E se eu deixasse o que sobrou de mim ir para qualquer lugar sem que eu necessariamente precise ir junto, será que eu me esvaziaria do passado, deixaria para trás o que ficou lá trás e seria novo a cada novo passo? E se eu decidisse abrir mão das experiencias, das vitórias e dos fracassos somente para conseguir ser novo a cada novo passo, deixaria para trás as lágrimas que chorei e os sorrisos que não dei? Se eu simplesmente escolhesse abandonar as minhas escolhas e perdoar os meus desgostos, me fizesse pedacinhos e parasse de trilhar caminhos que já trilhei, será que seria possível ser algo além das quatro estações que já vivenciei?

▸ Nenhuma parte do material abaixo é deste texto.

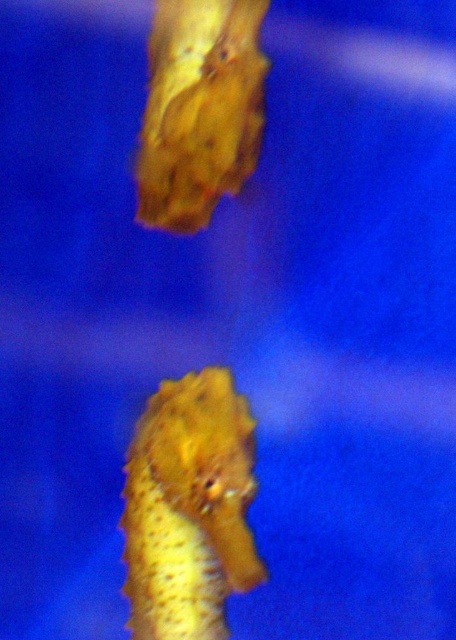 Question: Is yellow matte seahorse at center thinner than yellow textured seahorse at upper center?

Choices:
 (A) no
 (B) yes

Answer: (A)

Question: Which point appears farthest from the camera in this image?

Choices:
 (A) (182, 195)
 (B) (174, 525)

Answer: (A)

Question: Which point is closer to the camera?

Choices:
 (A) yellow textured seahorse at upper center
 (B) yellow matte seahorse at center

Answer: (B)

Question: Does yellow matte seahorse at center appear on the left side of yellow textured seahorse at upper center?

Choices:
 (A) yes
 (B) no

Answer: (A)

Question: Can you confirm if yellow matte seahorse at center is positioned to the left of yellow textured seahorse at upper center?

Choices:
 (A) yes
 (B) no

Answer: (A) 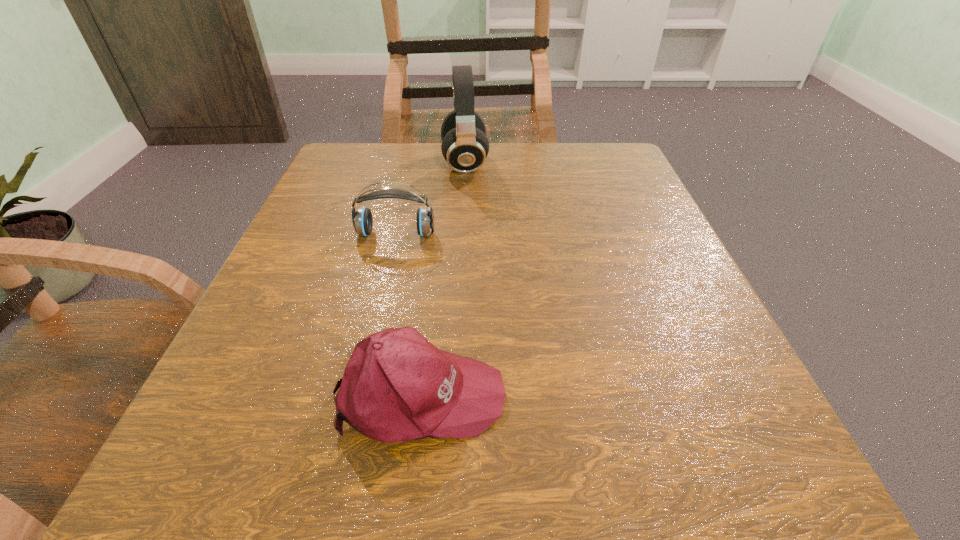 Find the location of `the taller headset`. the taller headset is located at coordinates (465, 146).

Locate an element on the screen. The image size is (960, 540). the tallest object is located at coordinates (465, 146).

Locate an element on the screen. The width and height of the screenshot is (960, 540). the shorter headset is located at coordinates (362, 220).

This screenshot has height=540, width=960. Find the location of `the nearer headset`. the nearer headset is located at coordinates (362, 220).

Identify the location of the nearest object. (397, 386).

Identify the location of free spot located on the ear cups of the farthest object. (556, 163).

At what (x,y) coordinates should I click in order to perform the action: click on vacant space located 0.380m on the ear cups of the second farthest object. Please return your answer as a coordinate pair (x, y). Looking at the image, I should click on (345, 451).

I want to click on free space located at the front of the nearest object with the brim, so click(x=545, y=394).

The width and height of the screenshot is (960, 540). Find the location of `object located in the far edge section of the desktop`. object located in the far edge section of the desktop is located at coordinates (465, 146).

This screenshot has width=960, height=540. What are the coordinates of `object that is positioned at the near edge` in the screenshot? It's located at (397, 386). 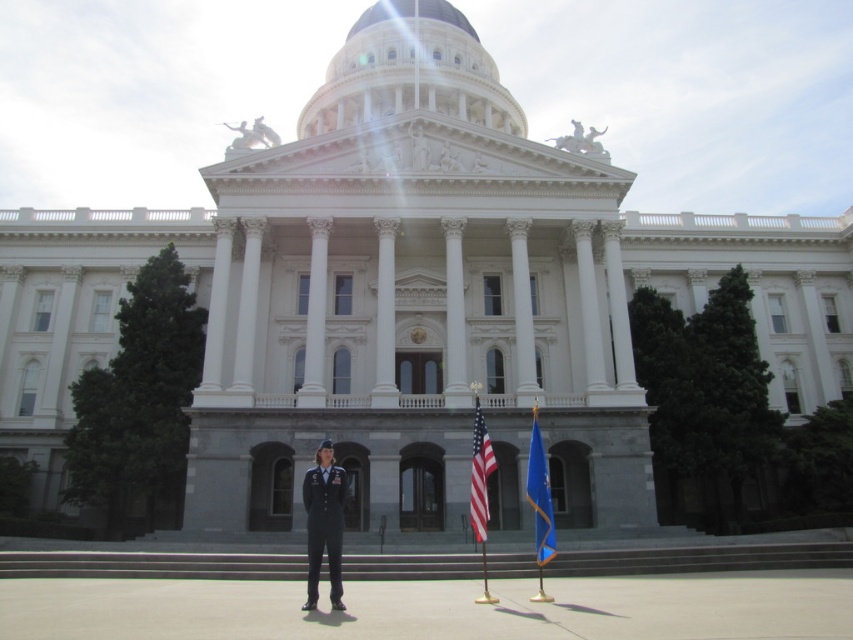 In the scene shown: You are attending a ceremony at the state capitol and notice two flags in front of the building. The blue fabric flag at center and the american flag at center. According to the U.S. flag code, the American flag should never be displayed to the right of another flag when they are displayed together. Is the current arrangement compliant with the flag code?

The blue fabric flag at center is to the right of the american flag at center, which violates the U.S. flag code as the American flag should not be to the left of another flag in such a display.

You are standing in front of the grand neoclassical building and want to determine the relative positions of two points marked in the scene. Which point is closer to you, point 1 at coordinates (x=306, y=548) or point 2 at coordinates (x=477, y=502)?

Point 1 at coordinates (x=306, y=548) is closer to you because it is further to the viewer than point 2 at coordinates (x=477, y=502).

You are a photographer positioned at the front of the building. You want to take a photo that includes both the dark blue uniform at center and the american flag at center. Based on their positions, which object should appear closer to the camera in the photo?

The dark blue uniform at center is in front of the american flag at center, so it will appear closer to the camera in the photo. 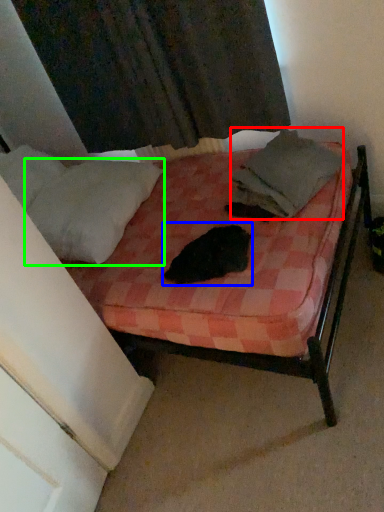 Question: Considering the real-world distances, which object is farthest from blanket (highlighted by a red box)? animal (highlighted by a blue box) or pillow (highlighted by a green box)?

Choices:
 (A) animal
 (B) pillow

Answer: (B) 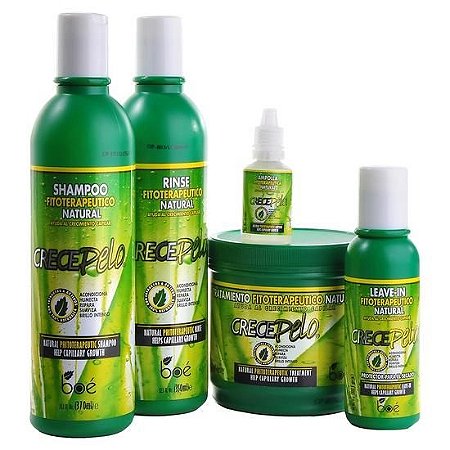 Image resolution: width=450 pixels, height=450 pixels. I want to click on bottle, so click(389, 299), click(265, 192), click(149, 184), click(100, 199). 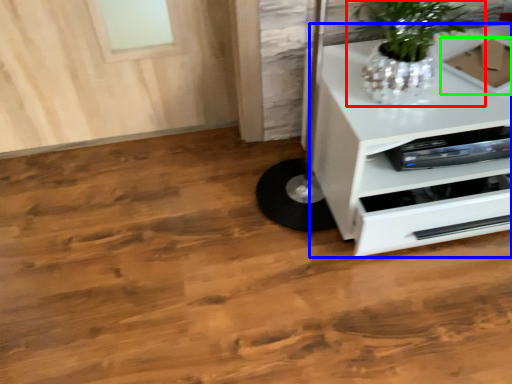 Question: Estimate the real-world distances between objects in this image. Which object is closer to houseplant (highlighted by a red box), chest of drawers (highlighted by a blue box) or cardboard box (highlighted by a green box)?

Choices:
 (A) chest of drawers
 (B) cardboard box

Answer: (A) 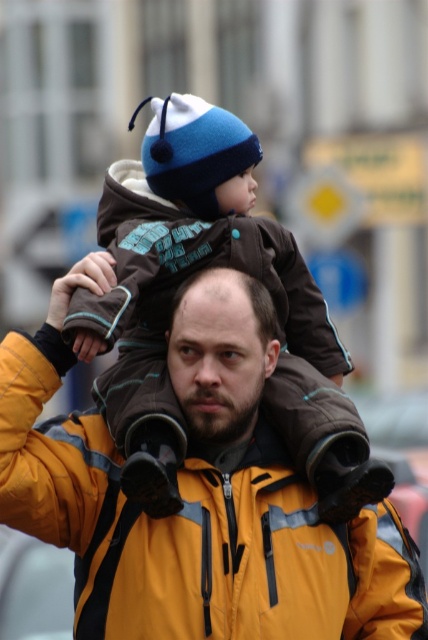 You are a photographer who needs to capture a clear shot of both the yellow puffy jacket at center and the brown fleece jacket at center. Based on their positions, which jacket should you focus on first to ensure both are in focus?

The yellow puffy jacket at center is below the brown fleece jacket at center. To ensure both are in focus, you should focus on the brown fleece jacket at center first since it is higher up, allowing the yellow puffy jacket at center to be captured in the depth of field below it.

You are a delivery person who needs to deliver a package to a man wearing a yellow puffy jacket at center. You see a point at coordinates (196, 497). Is this point on the man wearing the yellow puffy jacket at center?

Yes, the point at coordinates (196, 497) is on the yellow puffy jacket at center, so the delivery person can confirm that the package should be delivered to the man wearing the yellow puffy jacket at center.

You are a photographer trying to capture a candid shot of the yellow puffy jacket at center and the dark brown hair at center in the image. Since you want to ensure both subjects are in focus, you need to know their relative heights. Which one is taller?

The yellow puffy jacket at center is much taller as dark brown hair at center, so you should adjust your camera settings to focus on the taller subject first. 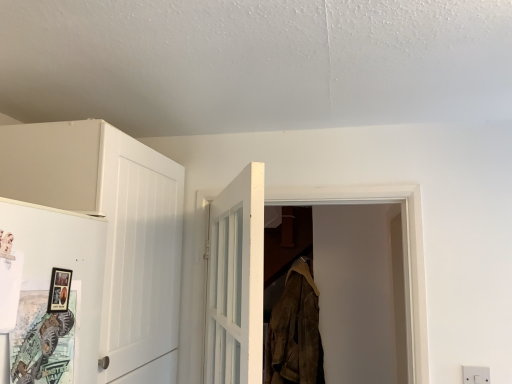 What do you see at coordinates (295, 331) in the screenshot? The width and height of the screenshot is (512, 384). I see `brown suede jacket at center` at bounding box center [295, 331].

What do you see at coordinates (476, 375) in the screenshot?
I see `white plastic electric outlet at lower right` at bounding box center [476, 375].

Find the location of `brown suede jacket at center`. brown suede jacket at center is located at coordinates (295, 331).

From the picture: Looking at their sizes, would you say white plastic electric outlet at lower right is wider or thinner than white wooden door at center, arranged as the 2th door when viewed from the front?

In the image, white plastic electric outlet at lower right appears to be more narrow than white wooden door at center, arranged as the 2th door when viewed from the front.

Which is less distant, (476, 380) or (230, 339)?

Positioned in front is point (230, 339).

Considering the relative sizes of white plastic electric outlet at lower right and white wooden door at center, arranged as the 2th door when viewed from the front, in the image provided, is white plastic electric outlet at lower right taller than white wooden door at center, arranged as the 2th door when viewed from the front,?

No.

From a real-world perspective, which object stands above the other?

matte white door at left, the 2th door when ordered from back to front.

From the image's perspective, is brown suede jacket at center positioned above or below matte white door at left, the second door in the right-to-left sequence?

brown suede jacket at center is below matte white door at left, the second door in the right-to-left sequence.

Considering the positions of objects brown suede jacket at center and matte white door at left, the 2th door when ordered from back to front, in the image provided, who is more to the left, brown suede jacket at center or matte white door at left, the 2th door when ordered from back to front,?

Não quero mais ser outono, não espero mais o verão, não temo mais o inverno e as belezas da primavera já não me seduzem mais. Não sei se deixei de ser o que construí ou se desisti de sentir o que me propus a cultivar. Não quero mais me encher de anseios, de desejos, me obrigar a cultivar lindos jardins a me abrigar das tempestades. Sei que sempre serei o reflexo dos caminhos que trilhei, mas cansei de não superar as folhas secas que foram ao chão. A vida injusta eu já aceitei, então não quero mais ter que engolir as flores que não plantei, os jardins que não cultivei e os passos que deixei de dar.

Não tenho a obrigação de ser casa arrumada, de ser passos dados em uma estrada, de ser flor desabrochada e de estar com as certezas em minhas mãos.